As medidas apresentadas visam proteger os não fumadores do fumo alheio, atribuindo-lhes o direito de propriedade do ar partilhado. Proteger alguém de uma agressão exterior parece justo. Será eficiente? Ronald Coase, Nobel da Economia em 1991, mostrou que a negociação entre agentes, na presença de uma externalidade, resulta numa situação eficiente desde que os direitos de propriedade sejam claros. Essa negociação é fácil para um casal que decide a política de fumo em sua casa. Contudo, à medida que o número de agentes envolvidos aumenta, ela torna-se mais difícil, senão impossível. É aqui que entra, justificadamente, o Estado.
E, claro, onde há intervenção estatal há polémica. A maior envolve os estabelecimentos de restauração. Apenas os que tenham mais de 100m2 de área poderão ter zonas de fumadores – e até 30% da área total. A diferenciação é realista, dado que em áreas pequenas não é possível isolar o fumo. E os direitos dos proprietários? Porque não adoptar – perguntam os críticos – a solução espanhola, onde o proprietário pode escolher a política de fumo da casa? O ministro responde que isso poria em causa a eficácia da medida. Diz bem. Resta saber se a eficácia acrescida justifica a restrição de direitos.
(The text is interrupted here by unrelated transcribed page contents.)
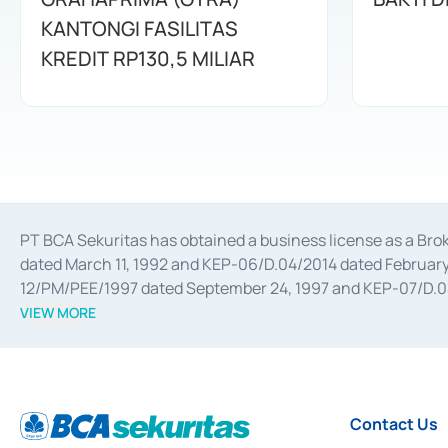
KANTONGI FASILITAS
KREDIT RP130,5 MILIAR
PT BCA Sekuritas has obtained a business license as a Br
dated March 11, 1992 and KEP-06/D.04/2014 dated February 
12/PM/PEE/1997 dated September 24, 1997 and KEP-07/D.04/2
divestments, and joint ventures based on the decree of the
VIEW MORE
Advisory Services for mergers, acquisitions, divestments, 
February 3, 2017, and several other business licenses from
Money Market whose license was issued in 2017 and other b
Settlement of Commercial Paper Transactions whose licens
Contact Us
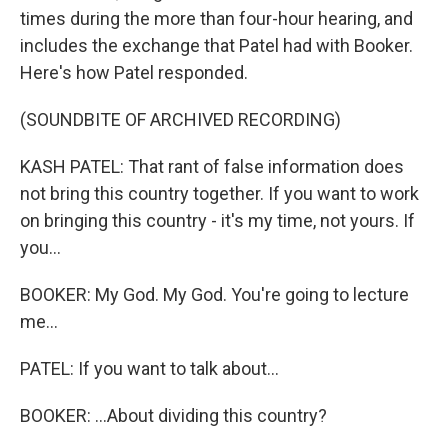
times during the more than four-hour hearing, and
includes the exchange that Patel had with Booker.
Here's how Patel responded.
(SOUNDBITE OF ARCHIVED RECORDING)
KASH PATEL: That rant of false information does
not bring this country together. If you want to work
on bringing this country - it's my time, not yours. If
you...
BOOKER: My God. My God. You're going to lecture
me...
PATEL: If you want to talk about...
BOOKER: ...About dividing this country?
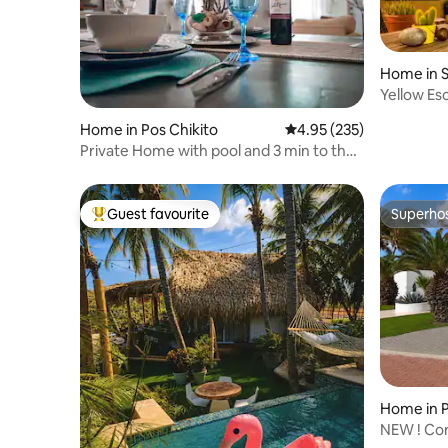
Home in 
Yellow E
Home in Pos Chikito
4.95 out of 5 average ra
4.95 (235)
Private Home with pool and 3 min to the
beach
Guest favourite
Superho
Top guest favourite
Superho
Home in
A
NEW ! Con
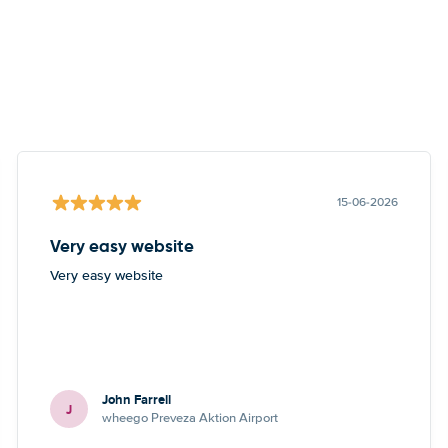
15-06-2026
Very easy website
Very easy website
John Farrell
J
wheego Preveza Aktion Airport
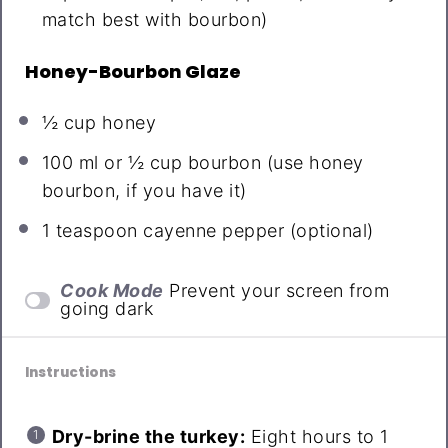
match best with bourbon)
Honey-Bourbon Glaze
½ cup
honey
100
ml or ½ cup bourbon (use honey
bourbon, if you have it)
1 teaspoon
cayenne pepper (optional)
Cook Mode
Prevent your screen from
going dark
Instructions
Dry-brine the turkey:
Eight hours to 1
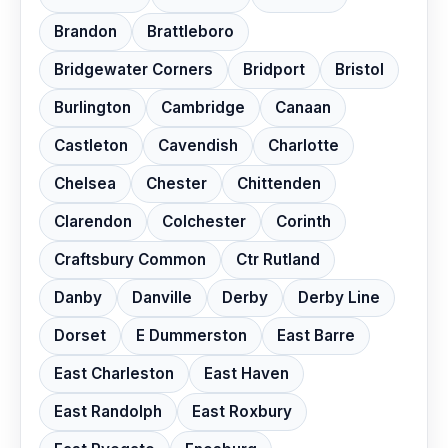
Brandon
Brattleboro
Bridgewater Corners
Bridport
Bristol
Burlington
Cambridge
Canaan
Castleton
Cavendish
Charlotte
Chelsea
Chester
Chittenden
Clarendon
Colchester
Corinth
Craftsbury Common
Ctr Rutland
Danby
Danville
Derby
Derby Line
Dorset
E Dummerston
East Barre
East Charleston
East Haven
East Randolph
East Roxbury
A nosso ver, sim – mas apenas de forma excepcional e temporária. O ideal seria ter um período limitado (cinco anos?) em que vigoraria a actual proposta de lei, após o qual seria dada liberdade de escolha aos proprietários. A restrição permitiria a ”vivência” de uma solução diferente da actual – onde o enviesamento a favor dos fumadores é inegável – tendo em vista uma acrescida liberdade de escolha futura. É natural que certos liberais ”puros” se oponham a isto com unhas e dentes. Mas neste caso, para bem julgar, melhor primeiro experimentar.